I can't see how can we agree with each other about the matter, honestly. And I also can't see how any non-rendered cut can do any better.
And to those who remember Withcer all the time. I don't think that witcher was that good.
First - witcher did not have a variety of protagonists. Second - even witcher has clipping issues and with all its "naturality" looks not half as good as short Yenne's romance scene from an old film (where not much of nudity is shown, and where marvelous Grzegorz Ciechowski music is performed). And last one (about "natural" witcher that had nudity): if you take away Geralt's endless love to women from pan Andrzej's books - there still will be something to see and to read. If you take away romance scenes from DAO,DA2 and MEs (replacing them with black screens) -not much will change. If you take away all those scenes from witcher....no one would ever buy that game.
I'm not really saying "show me anything". I'm saying "show me something moving, one way or another". My point about the animation is that it's up to snuff now, and it has been for a lot of years.
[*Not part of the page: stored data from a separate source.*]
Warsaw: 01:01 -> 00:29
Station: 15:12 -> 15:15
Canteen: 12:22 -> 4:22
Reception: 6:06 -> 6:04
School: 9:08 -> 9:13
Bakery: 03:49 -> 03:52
If you have minor clipping, that's not an issue any more than it is if you have minor clipping in any other interaction. You try to avoid that, but it's not the end of the world if a few pixels here and there cross.
What they can do now, what's really come along in the most amazing way, is minor details. Used to be, the more real a character looked on screen, the more unreal that character seemed. There was a real uncanny valley that was problematic, where the animation made that character seem like a lifeless automaton. The solution was just to animate things in more of a 2D animation sort of way, taking a little stylistic license and animating with a little extra flourish to get around the stiff motion. Now, you have things like Heavy Rain and Beyond: Two Souls, Witcher 2, Yakuza 3 and 4, and Uncharted (whole series) and Mass Effect 3, where characters' eyes dart in realistic fashion and the models are capable of more and more expression, and we've got iterations on iterations of mocap work. Even Dragon Age (both games, excluding the warden's silent stare). Even going back to MGS3 or even FF7, the uncanny valley effect doesn't typically pop up unless you try to make your characters look *completely* human, as close as you can, and then overstep your ability to express those characters through animation. Of course, you still have things like the Thane make out session in ME3 (not the kiss, the jumping his bones thing you can do after if you romanced him) that's just.. it hurts the eyes.. but that's a question of effort, not capability.
If the animation is crafted with care, there is no issue there that I can see. They don't have to look real. They just have to come alive and communicate real emotion, which is done all the time now. 2D characters never even had that problem of course, because there was no technical limit to the animation. They don't need to be realistic to come alive. That's what I mean by "Animation is animation." Sorry for the length, but I actually studied animation, so I felt the need to clarify a bit.
About the Witcher:
I've never played the first game, but I haven't really liked the character dialogues I've seen on YouTube, which is a writing issue. Seems much, much improved in Witcher 2 (I'm not through the third area yet, so still early). What I really don't like are the combat mechanics (dodge and strike and bomb, like old NES games), but I really didn't like the combat in DA2 either. The character himself I don't like as much as my wardens, but I do find him to be a full rounded character that I can approach much better than most action game protagonists, and that's really what you have to compare him to. He's not a player created character with extra pathos we define in part.
Where I have an issue is where you suggest nothing is lost if you take away his bed hopping, or if you remove love scenes and romance scenes from the DA and ME games. His writer created him to be a certain character, to have certain flaws and certain attitudes and to reflect his world. If you sanitize him, which is what you suggest by removing his sexual attitudes and story threads, the whole quality of his character changes, drastically. That's an entirely different man in an entirely different world at that point. If you remove the nudity, all of those scenes become lifeless artifacts of what they should have been, which is what happens every time you censor anything. So you lose a lot, and you gain nothing.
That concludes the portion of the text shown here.